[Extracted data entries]
-----
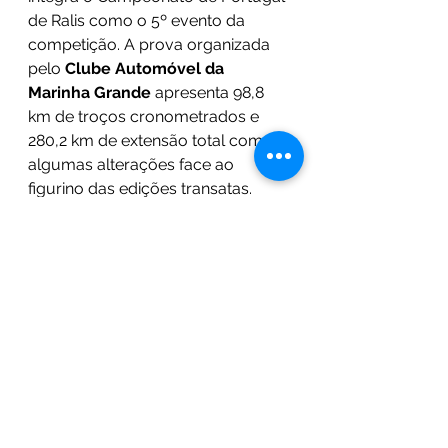
de Ralis como o 5º evento da 
competição. A prova organizada 
pelo 
Clube Automóvel da 
Marinha Grande
 apresenta 98,8 
km de troços cronometrados e 
280,2 km de extensão total com 
algumas alterações face ao 
figurino das edições transatas. 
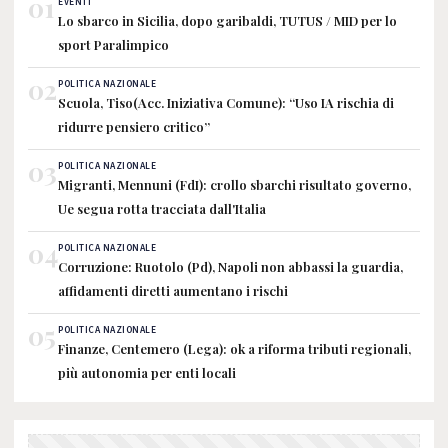
01
EVENTI
Lo sbarco in Sicilia, dopo garibaldi, TUTUS / MID per lo
sport Paralimpico
02
POLITICA NAZIONALE
Scuola, Tiso(Acc. Iniziativa Comune): “Uso IA rischia di
ridurre pensiero critico”
03
POLITICA NAZIONALE
Migranti, Mennuni (FdI): crollo sbarchi risultato governo,
Ue segua rotta tracciata dall'Italia
04
POLITICA NAZIONALE
Corruzione: Ruotolo (Pd), Napoli non abbassi la guardia,
affidamenti diretti aumentano i rischi
05
POLITICA NAZIONALE
Finanze, Centemero (Lega): ok a riforma tributi regionali,
più autonomia per enti locali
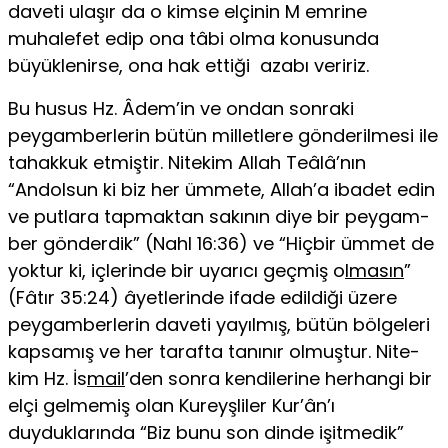
daveti ulaşır da o kimse elçinin M emrine
muhalefet edip ona tâbi olma konusunda
büyüklenirse, ona hak ettiği azabı veririz.
Bu husus Hz. Âdem’in ve ondan sonraki
peygamberlerin bütün milletlere gönderilmesi ile
tahakkuk etmiştir. Nitekim Allah Teâlâ’nın
“Andolsun ki biz her ümmete, Allah’a ibadet edin
ve putlara tapmaktan sakının diye bir peygam­
ber gönderdik” (Nahl 16:36) ve “Hiçbir ümmet de
yoktur ki, içlerinde bir uyarıcı geçmiş o
lmasın
”
(Fâtır 35:24) âyetlerinde ifade edildiği üzere
peygamberlerin daveti yayılmış, bütün bölgeleri
kapsamış ve her tarafta tanınır olmuştur. Nite­
kim Hz. İs
mail
’den sonra kendilerine herhangi bir
elçi gelmemiş olan Kureyşliler Kur’ân’ı
duyduklarında “Biz bunu son dinde işitmedik”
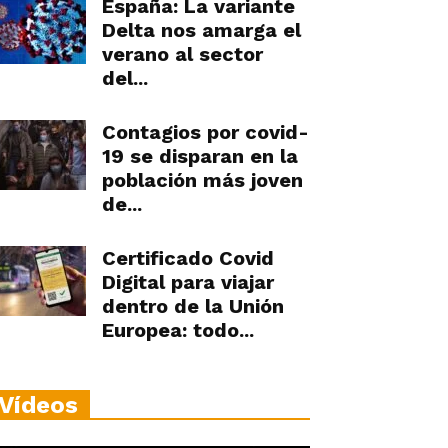
España: La variante
Delta nos amarga el
verano al sector
del...
Contagios por covid-
19 se disparan en la
población más joven
de...
Certificado Covid
Digital para viajar
dentro de la Unión
Europea: todo...
Vídeos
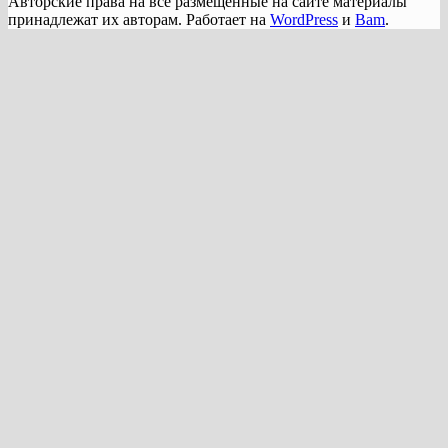
Авторские права на все размещенные на сайте материалы
принадлежат их авторам. Работает на
WordPress
и
Bam
.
-----
_Work to be completed_:
Omit the pictures; restate every entry word for word.

_Answer for the task_:
de Ralis como o 5º evento da 
competição. A prova organizada 
pelo 
Clube Automóvel da 
Marinha Grande
 apresenta 98,8 
km de troços cronometrados e 
280,2 km de extensão total com 
algumas alterações face ao 
figurino das edições transatas. 
01
EVENTI
Lo sbarco in Sicilia, dopo garibaldi, TUTUS / MID per lo
sport Paralimpico
02
POLITICA NAZIONALE
Scuola, Tiso(Acc. Iniziativa Comune): “Uso IA rischia di
ridurre pensiero critico”
03
POLITICA NAZIONALE
Migranti, Mennuni (FdI): crollo sbarchi risultato governo,
Ue segua rotta tracciata dall'Italia
04
POLITICA NAZIONALE
Corruzione: Ruotolo (Pd), Napoli non abbassi la guardia,
affidamenti diretti aumentano i rischi
05
POLITICA NAZIONALE
Finanze, Centemero (Lega): ok a riforma tributi regionali,
più autonomia per enti locali
daveti ulaşır da o kimse elçinin M emrine
muhalefet edip ona tâbi olma konusunda
büyüklenirse, ona hak ettiği azabı veririz.
Bu husus Hz. Âdem’in ve ondan sonraki
peygamberlerin bütün milletlere gönderilmesi ile
tahakkuk etmiştir. Nitekim Allah Teâlâ’nın
“Andolsun ki biz her ümmete, Allah’a ibadet edin
ve putlara tapmaktan sakının diye bir peygam­
ber gönderdik” (Nahl 16:36) ve “Hiçbir ümmet de
yoktur ki, içlerinde bir uyarıcı geçmiş o
lmasın
”
(Fâtır 35:24) âyetlerinde ifade edildiği üzere
peygamberlerin daveti yayılmış, bütün bölgeleri
kapsamış ve her tarafta tanınır olmuştur. Nite­
kim Hz. İs
mail
’den sonra kendilerine herhangi bir
elçi gelmemiş olan Kureyşliler Kur’ân’ı
duyduklarında “Biz bunu son dinde işitmedik”
España: La variante
Delta nos amarga el
verano al sector
del...
Contagios por covid-
19 se disparan en la
población más joven
de...
Certificado Covid
Digital para viajar
dentro de la Unión
Europea: todo...
Vídeos
Авторские права на все размещенные на сайте материалы
принадлежат их авторам. Работает на
WordPress
и
Bam
.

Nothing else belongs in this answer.